● **Supplied records**
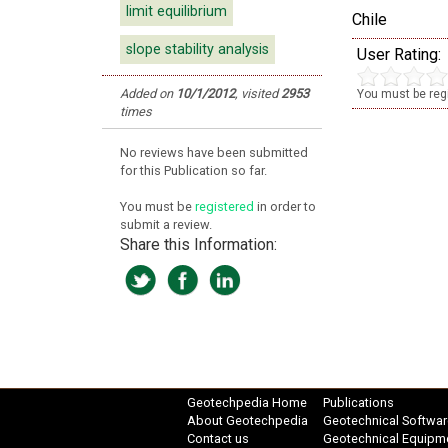
limit equilibrium
Chile
slope stability analysis
User Rating:
Added on
10/1/2012
,
visited
2953
You must be regi
times
No reviews have been submitted
for this Publication so far.
You must be
registered
in order to
submit a review.
Share this Information:
Geotechpedia Home
Publications
About Geotechpedia
Geotechnical Softwar
Contact us
Geotechnical Equipm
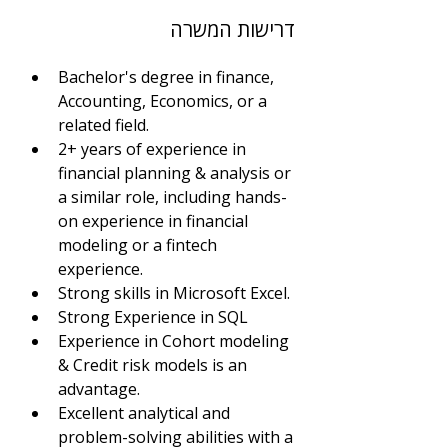
דרישות המשרה
Bachelor's degree in finance, 
Accounting, Economics, or a 
related field.
2+ years of experience in 
financial planning & analysis or 
a similar role, including hands-
on experience in financial 
modeling or a fintech 
experience.
Strong skills in Microsoft Excel. 
Strong Experience in SQL
Experience in Cohort modeling 
& Credit risk models is an 
advantage.
Excellent analytical and 
problem-solving abilities with a 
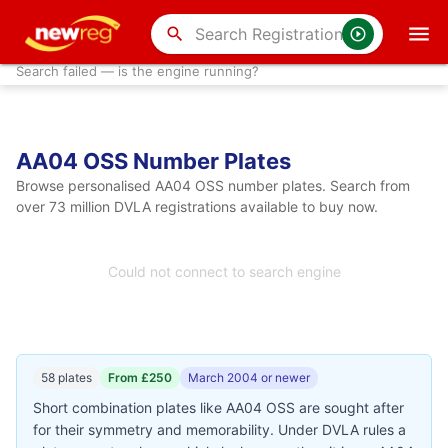
search
Search failed — is the engine running?
AA04 OSS Number Plates
Browse personalised AA04 OSS number plates. Search from
over 73 million DVLA registrations available to buy now.
Could not connect to search engine
58 plates
From £250
March 2004 or newer
Short combination plates like AA04 OSS are sought after
for their symmetry and memorability. Under DVLA rules a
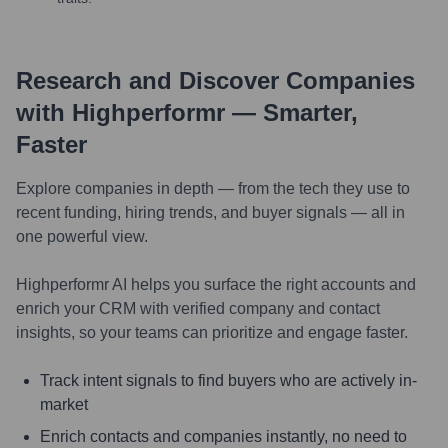
Research and Discover Companies
with Highperformr — Smarter,
Faster
Explore companies in depth — from the tech they use to
recent funding, hiring trends, and buyer signals — all in
one powerful view.
Highperformr AI helps you surface the right accounts and
enrich your CRM with verified company and contact
insights, so your teams can prioritize and engage faster.
Track intent signals to find buyers who are actively in-
market
Enrich contacts and companies instantly, no need to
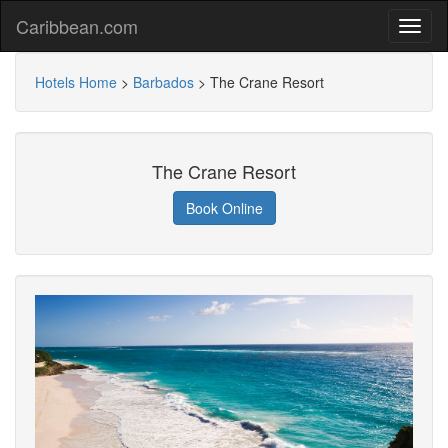
Caribbean.com
Hotels Home
>
Barbados
>
The Crane Resort
The Crane Resort
Book Online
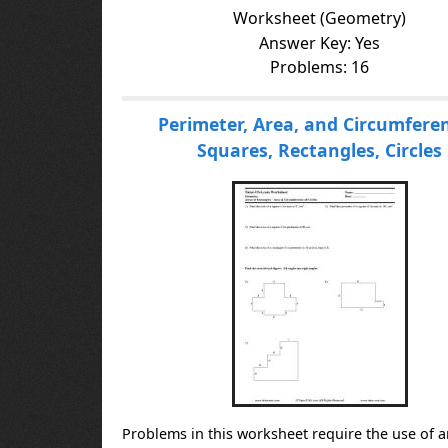
Worksheet (Geometry)
Answer Key: Yes
Problems: 16
Perimeter, Area, and Circumferen
Squares, Rectangles, Circles
Problems in this worksheet require the use of a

● **Assignment**
Look above for the line holding "related field.". Print it and every line after it, exactly, through the line holding "Excellent analytical and".

● **Your solution**
related field.
2+ years of experience in 
financial planning & analysis or 
a similar role, including hands-
on experience in financial 
modeling or a fintech 
experience.
Strong skills in Microsoft Excel. 
Strong Experience in SQL
Experience in Cohort modeling 
& Credit risk models is an 
advantage.
Excellent analytical and 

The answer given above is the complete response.